2:3e can be omitted by 1. Further, the calculation unit can be used in common with other calculations and controls in the hydraulic excavator.

In this way, in this embodiment, the balance between the moment due to the load of the packet cargo around the swinging fulcrum of the boom and the moment due to the reaction force of the boom cylinder, and the aj of the packet A load around the swinging fulcrum of the arm are determined.
! (From the balance between the moment caused by Load A>.

can be rented.

In addition, in the above example, a hydraulic excavator is exemplified and +i>
? , but wheel loaders, tractor excavators''・
can be applied to other types of chestnut production machines.

Also, when balancing the moment, m J of the boom
l (5K was done to balance the moment around the fulcrum a and the moment around the swinging fulcrum of the arm, but either one of them should be replaced with the balance of the moment around the swinging fulcrum of the bucket and 1. You can also do that.

In this case, of course, an angle meter for detecting the angle and a pressure gauge for detecting the pressure of the packet cylinder are used. Furthermore, if the actuator is a hydraulic motor, the pressure at its outlet and inlet can be detected to calculate the reaction force of the hydraulic motor. You can also do it.
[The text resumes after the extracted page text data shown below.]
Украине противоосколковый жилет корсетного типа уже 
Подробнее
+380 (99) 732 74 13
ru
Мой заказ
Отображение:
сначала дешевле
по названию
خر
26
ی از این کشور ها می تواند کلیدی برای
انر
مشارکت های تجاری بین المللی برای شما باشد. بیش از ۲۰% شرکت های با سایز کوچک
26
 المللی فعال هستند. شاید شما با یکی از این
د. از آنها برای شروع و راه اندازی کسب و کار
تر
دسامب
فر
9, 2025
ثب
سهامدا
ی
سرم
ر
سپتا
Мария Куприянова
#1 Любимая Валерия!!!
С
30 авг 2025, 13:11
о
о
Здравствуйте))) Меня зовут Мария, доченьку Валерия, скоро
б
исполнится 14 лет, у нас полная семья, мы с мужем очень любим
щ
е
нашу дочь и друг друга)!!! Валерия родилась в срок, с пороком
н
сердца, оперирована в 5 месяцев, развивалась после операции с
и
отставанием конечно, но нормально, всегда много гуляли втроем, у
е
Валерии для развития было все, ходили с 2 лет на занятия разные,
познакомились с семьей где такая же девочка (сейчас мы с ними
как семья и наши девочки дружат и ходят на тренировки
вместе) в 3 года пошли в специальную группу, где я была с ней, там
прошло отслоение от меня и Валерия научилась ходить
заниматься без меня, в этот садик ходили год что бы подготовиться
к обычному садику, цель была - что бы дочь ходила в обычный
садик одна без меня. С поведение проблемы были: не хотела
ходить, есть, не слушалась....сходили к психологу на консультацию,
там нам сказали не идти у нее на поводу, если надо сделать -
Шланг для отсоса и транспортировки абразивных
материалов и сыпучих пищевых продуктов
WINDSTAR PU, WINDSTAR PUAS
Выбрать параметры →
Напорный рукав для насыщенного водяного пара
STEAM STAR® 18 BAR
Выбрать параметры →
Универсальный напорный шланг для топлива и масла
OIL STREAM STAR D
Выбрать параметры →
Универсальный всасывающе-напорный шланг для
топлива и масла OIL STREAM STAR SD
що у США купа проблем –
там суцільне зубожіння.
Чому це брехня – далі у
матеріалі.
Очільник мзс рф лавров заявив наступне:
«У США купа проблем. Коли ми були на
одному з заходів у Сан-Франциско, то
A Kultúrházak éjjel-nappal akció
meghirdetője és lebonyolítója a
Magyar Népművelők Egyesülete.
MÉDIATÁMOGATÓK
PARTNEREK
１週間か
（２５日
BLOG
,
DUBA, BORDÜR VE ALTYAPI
In addition, in forward bending, there was one theory regarding the case where two links 1 pA displacement of the 4th part of the foot were used, but nokukerato [3's corner I]
By detecting W and averaging it with the arm value.
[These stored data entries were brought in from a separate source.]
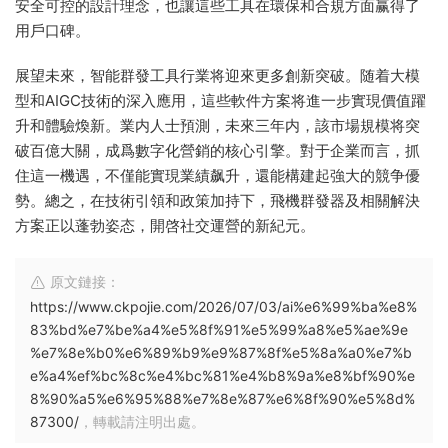
安全可控的設計理念，也讓這些工具在環保和合規方面赢得了
用戶口碑。
展望未來，智能群發工具行業将迎來更多創新突破。随着大模
型和AIGC技術的深入應用，這些軟件方案将進一步實現價值躍
升和體驗煥新。業内人士預測，未來三年内，該市場規模将突
破百億大關，成爲數字化營銷的核心引擎。對于企業而言，抓
住這一機遇，不僅能實現業績飙升，還能構建起強大的競争優
勢。總之，在技術引領和政策加持下，飛機群發器及相關解決
方案正以蓬勃姿态，開啓社交運營的新紀元。
原文鏈接：
https://www.ckpojie.com/2026/07/03/ai%e6%99%ba%e8%
83%bd%e7%be%a4%e5%8f%91%e5%99%a8%e5%ae%9e
%e7%8e%b0%e6%89%b9%e9%87%8f%e5%8a%a0%e7%b
e%a4%ef%bc%8c%e4%bc%81%e4%b8%9a%e8%bf%90%e
8%90%a5%e6%95%88%e7%8e%87%e6%8f%90%e5%8d%
87300/
，轉載請注明出處。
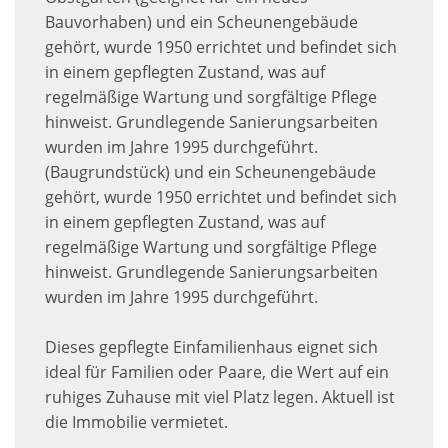
Bauvorhaben) und ein Scheunengebäude
gehört, wurde 1950 errichtet und befindet sich
in einem gepflegten Zustand, was auf
regelmäßige Wartung und sorgfältige Pflege
hinweist. Grundlegende Sanierungsarbeiten
wurden im Jahre 1995 durchgeführt.
(Baugrundstück) und ein Scheunengebäude
gehört, wurde 1950 errichtet und befindet sich
in einem gepflegten Zustand, was auf
regelmäßige Wartung und sorgfältige Pflege
hinweist. Grundlegende Sanierungsarbeiten
wurden im Jahre 1995 durchgeführt.
Dieses gepflegte Einfamilienhaus eignet sich
ideal für Familien oder Paare, die Wert auf ein
ruhiges Zuhause mit viel Platz legen. Aktuell ist
die Immobilie vermietet.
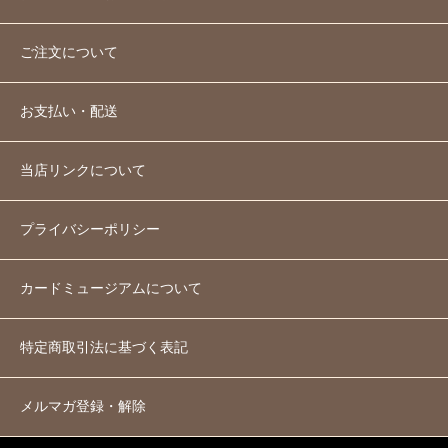
ご注文について
お支払い・配送
当店リンクについて
プライバシーポリシー
カードミュージアムについて
特定商取引法に基づく表記
メルマガ登録・解除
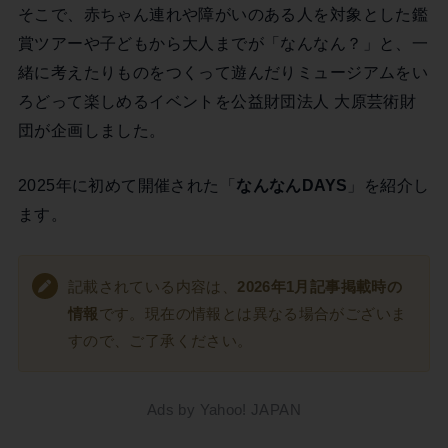
そこで、赤ちゃん連れや障がいのある人を対象とした鑑
賞ツアーや子どもから大人までが「なんなん？」と、一
緒に考えたりものをつくって遊んだりミュージアムをい
ろどって楽しめるイベントを公益財団法人 大原芸術財
団が企画しました。
2025年に初めて開催された「
なんなんDAYS
」を紹介し
ます。
記載されている内容は、
2026年1月記事掲載時の
情報
です。現在の情報とは異なる場合がございま
すので、ご了承ください。
Ads by Yahoo! JAPAN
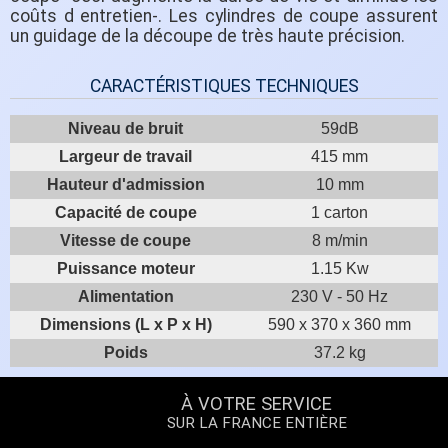
coûts d entretien-. Les cylindres de coupe assurent
un guidage de la découpe de très haute précision.
CARACTÉRISTIQUES TECHNIQUES
Niveau de bruit
59dB
Largeur de travail
415 mm
Hauteur d'admission
10 mm
Capacité de coupe
1 carton
Vitesse de coupe
8 m/min
Puissance moteur
1.15 Kw
Alimentation
230 V - 50 Hz
Dimensions (L x P x H)
590 x 370 x 360 mm
Poids
37.2 kg
À VOTRE SERVICE
SUR LA FRANCE ENTIÈRE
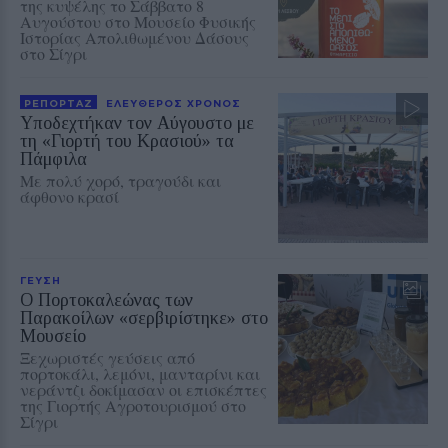
της κυψέλης το Σάββατο 8
Αυγούστου στο Μουσείο Φυσικής
Ιστορίας Απολιθωμένου Δάσους
στο Σίγρι
ΡΕΠΟΡΤΑΖ
ΕΛΕΥΘΕΡΟΣ ΧΡΟΝΟΣ
Υποδεχτήκαν τον Αύγουστο με
τη «Γιορτή του Κρασιού» τα
Πάμφιλα
Με πολύ χορό, τραγούδι και
άφθονο κρασί
ΓΕΥΣΗ
Ο Πορτοκαλεώνας των
Παρακοίλων «σερβιρίστηκε» στο
Μουσείο
Ξεχωριστές γεύσεις από
πορτοκάλι, λεμόνι, μανταρίνι και
νεράντζι δοκίμασαν οι επισκέπτες
της Γιορτής Αγροτουρισμού στο
Σίγρι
The accuracy of detecting the load is further improved.

As described above, in the present invention, a change in the link f14 of at least two of the link mechanisms of the work machine track is detected, and at the same time, a change in the link f14 of at least two links (
Based on the long lecture, the pressure of the J Suzu Yamakawa actuator is detected, and the predetermined (An) is performed based on these detected values, so regardless of the load j1313iρii K,
It is possible to obtain a positive load (r=).
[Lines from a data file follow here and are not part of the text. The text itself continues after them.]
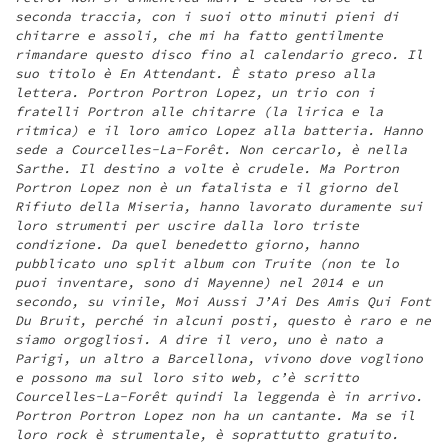
seconda traccia, con i suoi otto minuti pieni di
chitarre e assoli, che mi ha fatto gentilmente
rimandare questo disco fino al calendario greco. Il
suo titolo è En Attendant. È stato preso alla
lettera. Portron Portron Lopez, un trio con i
fratelli Portron alle chitarre (la lirica e la
ritmica) e il loro amico Lopez alla batteria. Hanno
sede a Courcelles-La-Forêt. Non cercarlo, è nella
Sarthe. Il destino a volte è crudele. Ma Portron
Portron Lopez non è un fatalista e il giorno del
Rifiuto della Miseria, hanno lavorato duramente sui
loro strumenti per uscire dalla loro triste
condizione. Da quel benedetto giorno, hanno
pubblicato uno split album con Truite (non te lo
puoi inventare, sono di Mayenne) nel 2014 e un
secondo, su vinile, Moi Aussi J’Ai Des Amis Qui Font
Du Bruit, perché in alcuni posti, questo è raro e ne
siamo orgogliosi. A dire il vero, uno è nato a
Parigi, un altro a Barcellona, vivono dove vogliono
e possono ma sul loro sito web, c’è scritto
Courcelles-La-Forêt quindi la leggenda è in arrivo.
Portron Portron Lopez non ha un cantante. Ma se il
loro rock è strumentale, è soprattutto gratuito.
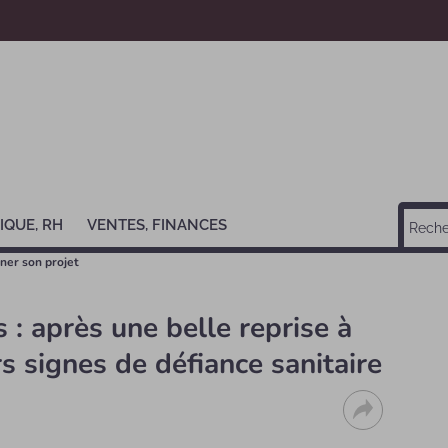
IQUE, RH
VENTES, FINANCES
rner son projet
 : après une belle reprise à
rs signes de défiance sanitaire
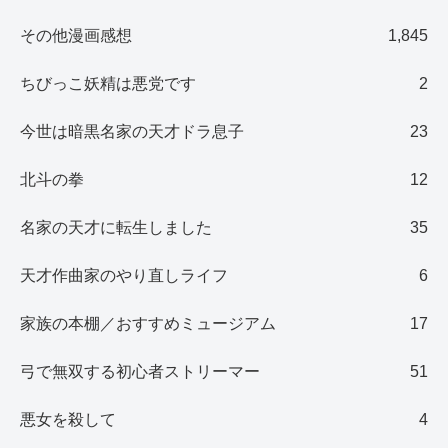
その他漫画感想
1,845
ちびっこ妖精は悪党です
2
今世は暗黒名家の天才ドラ息子
23
北斗の拳
12
名家の天才に転生しました
35
天才作曲家のやり直しライフ
6
家族の本棚／おすすめミュージアム
17
弓で無双する初心者ストリーマー
51
悪女を殺して
4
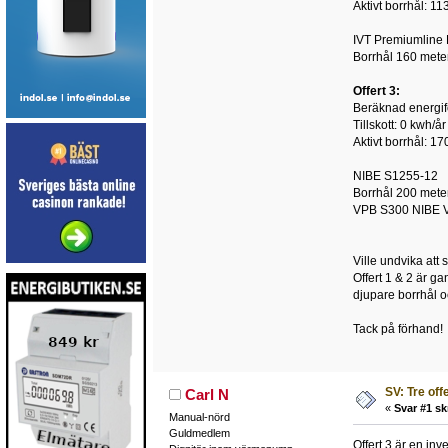
Aktivt borrhål: 11
IVT Premiumline
Borrhål 160 mete
Offert 3:
Beräknad energif
Tillskott: 0 kwh/år
Aktivt borrhål: 17
NIBE S1255-12
Borrhål 200 mete
VPB S300 NIBE V
Ville undvika att 
Offert 1 & 2 är g
djupare borrhål o
Tack på förhand!
SV: Tre off
Carl N
«
Svar #1 sk
Manual-nörd
Guldmedlem
Offert 3 är en inv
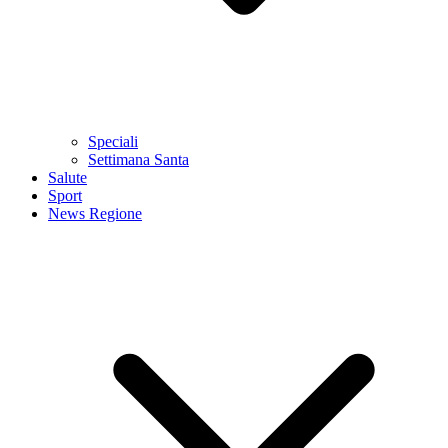
Speciali
Settimana Santa
Salute
Sport
News Regione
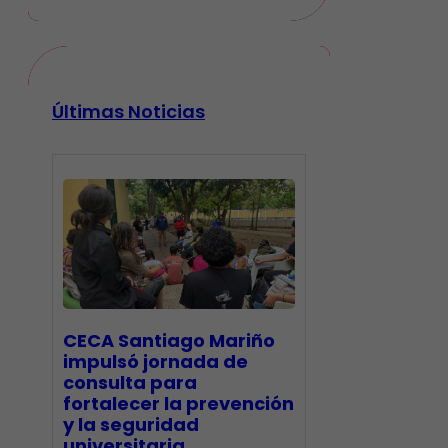
Últimas Noticias
CECA Santiago Mariño
impulsó jornada de
consulta para
fortalecer la prevención
y la seguridad
universitaria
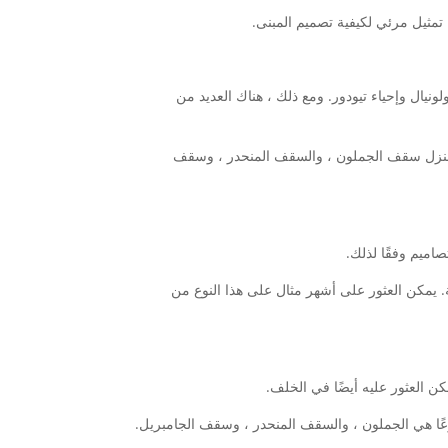
تمثيل مرئي لكيفية تصميم المبنى.
لونيال وإحياء تيودور. ومع ذلك ، هناك العديد من
المنزل سقف الجملون ، والسقف المنحدر ، وسقف
اميم وفقًا لذلك.
. يمكن العثور على أشهر مثال على هذا النوع من
كن العثور عليه أيضًا في الخلف.
وعًا هي الجملون ، والسقف المنحدر ، وسقف الجامبريل.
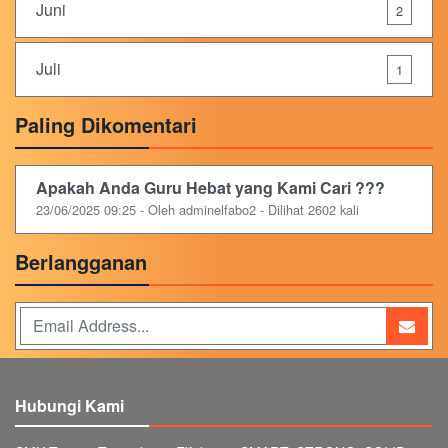
Juni
2
Juli
1
Paling Dikomentari
Apakah Anda Guru Hebat yang Kami Cari ???
23/06/2025 09:25 - Oleh adminelfabo2 - Dilihat 2602 kali
Berlangganan
Hubungi Kami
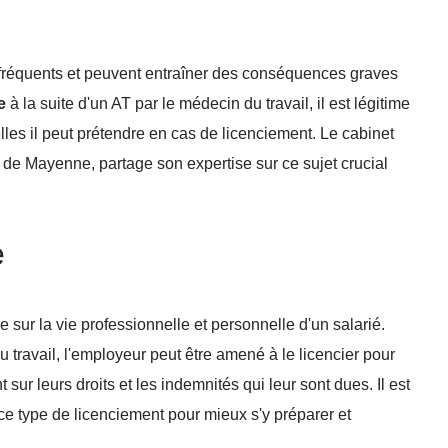
 fréquents et peuvent entraîner des conséquences graves
e
à la suite d'un AT par le médecin du travail, il est légitime
les il peut prétendre en cas de licenciement. Le cabinet
 de Mayenne, partage son expertise sur ce sujet crucial
e
 sur la vie professionnelle et personnelle d'un salarié.
u travail, l'employeur peut être amené à le licencier pour
 sur leurs droits et les indemnités qui leur sont dues. Il est
ce type de licenciement pour mieux s'y préparer et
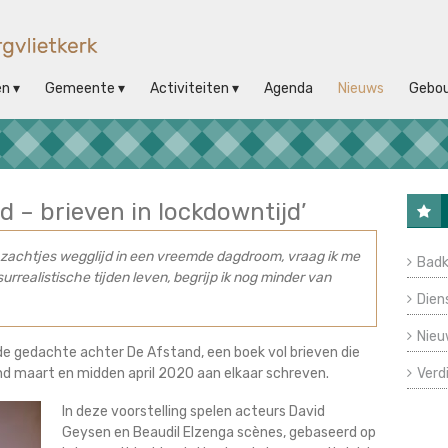
en
Gemeente
Activiteiten
Agenda
Nieuws
Gebo
d – brieven in lockdowntijd’
 zachtjes wegglijd in een vreemde dagdroom, vraag ik me
Badk
surrealistische tijden leven, begrijp ik nog minder van
Dien
Nieu
s de gedachte achter De Afstand, een boek vol brieven die
d maart en midden april 2020 aan elkaar schreven.
Verd
In deze voorstelling spelen acteurs David
Geysen en Beaudil Elzenga scènes, gebaseerd op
[Brief explanation of the drawing]

Figure 1 is a 11th view of the hydraulic crane, and Figure 2 is a view of the hydraulic crane.
A diagram showing the dimensions of each part of the Igl K1 hydraulic crane,
Figure 3 is a front view of the hydraulic excavator.
The figure is a 10-section view of the front part of a hydraulic excavator in which the detection device θ used in the load performance device 5 according to the embodiment of YJ et al. The lines indicating the dimensions of each part are 1, and the lines in Fig. 6 are 1.7[
This is a block diagram of the heavy (pl: fJ-mounted). 11...Boom, 12...Arm, J
3...Packet, °/° cargo, Z3...
・Fu - West. 11 Tsutori sardine 2 side wI3 Figure 2 4th day Figure 5 Figure 6 Procedural amendment (voluntary) February 7, 1980 Commissioner of the Japan Patent Office Kazuo Wakasugi Tono 1, Indication of the case 1988 4 Patent Application No. 188307 No. 2, name of the investigation Sakuto (h machine load 1 calculation device 13, person making the amendment Relationship with the case Applicant 4, agent △ Details as stated in the attached document?) Page 17, line 1, “Memory Correct ``I did it'' to ``I wrote it down''. Agent Ben'yo/Shi Take Most of the first division +:,, -1-,. 4 Yu, -5

Claims (1)

[Claims] In a working machine comprising a plurality of link mechanisms for transferring a load and a hydraulic actuator for driving these link mechanisms, a displacement detection device for detecting displacement of at least two of the link mechanisms; A pressure detection device that detects the pressure of the hydraulic actuator that drives the at least two link mechanisms among the hydraulic actuators, and T9r based on the detection value detected by the displacement detection device and the detection value detected by the pressure detection device.
a lever that takes out the load due to the cargo by a certain function 94;
#: A load calculation device light for a working machine, characterized in that it is provided with 1:X.